-- ACTIVITY --
Output each entry verbatim. Leave the images out.

►

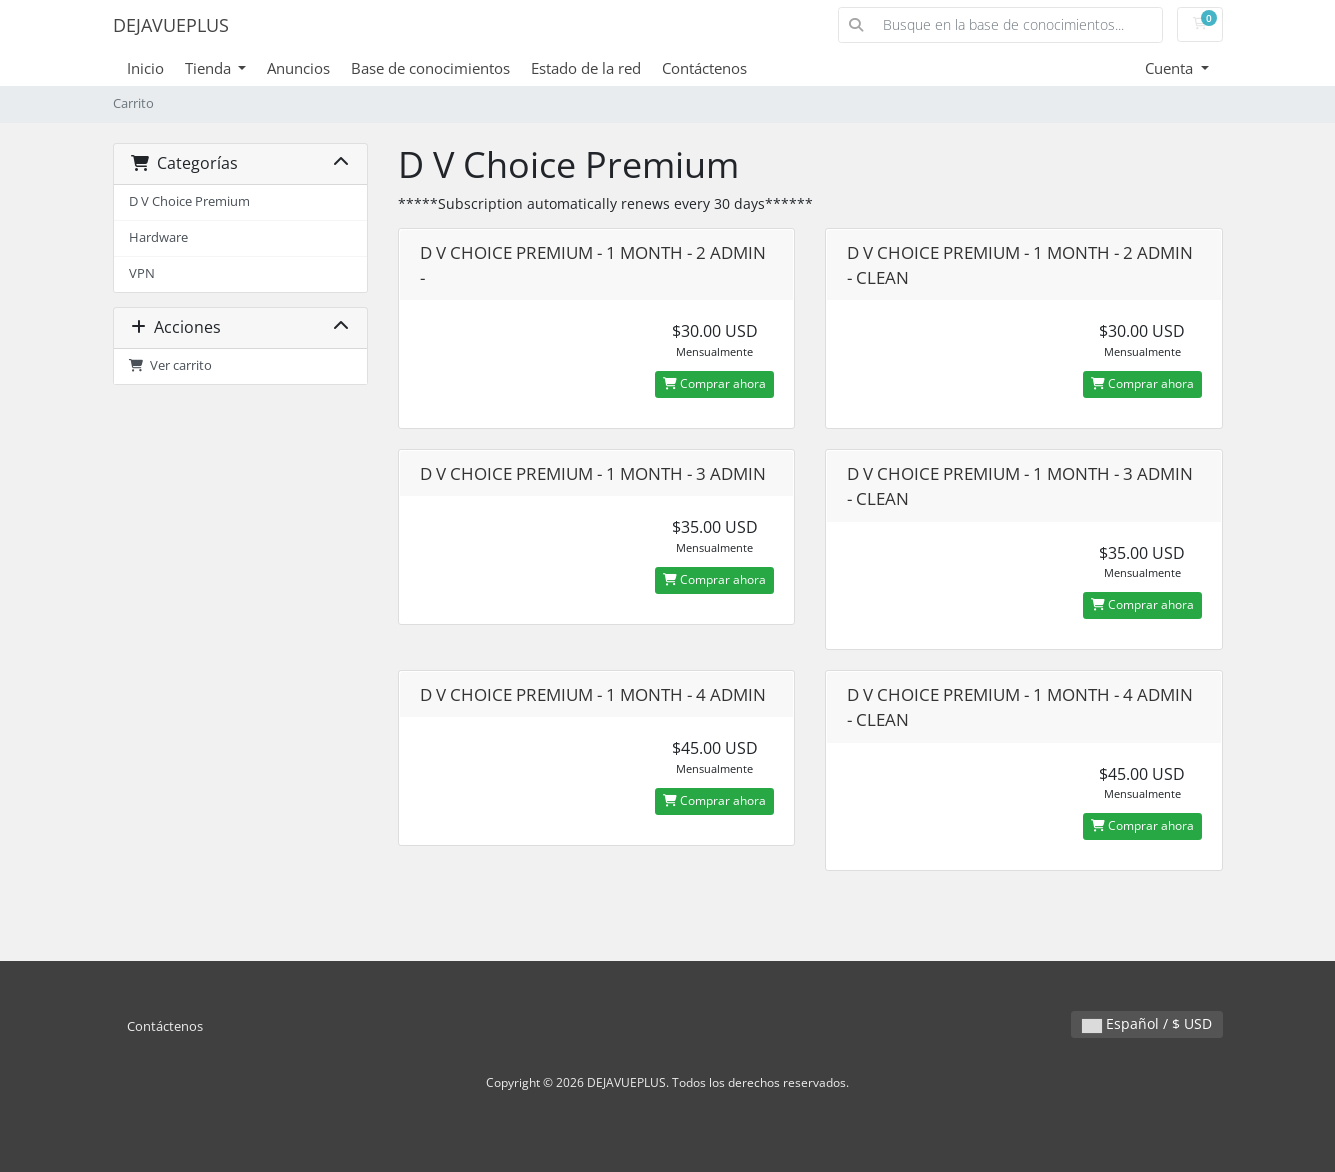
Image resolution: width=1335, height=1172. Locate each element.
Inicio (145, 68)
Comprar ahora (714, 383)
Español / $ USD (1147, 1023)
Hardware (158, 237)
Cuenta (1171, 68)
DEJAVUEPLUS (171, 25)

◄

-- SOLUTION TO THE EXERCISE --
Image resolution: width=1335, height=1172. Locate each element.
Inicio (145, 68)
Comprar ahora (714, 383)
Español / $ USD (1147, 1023)
Hardware (158, 237)
Cuenta (1171, 68)
DEJAVUEPLUS (171, 25)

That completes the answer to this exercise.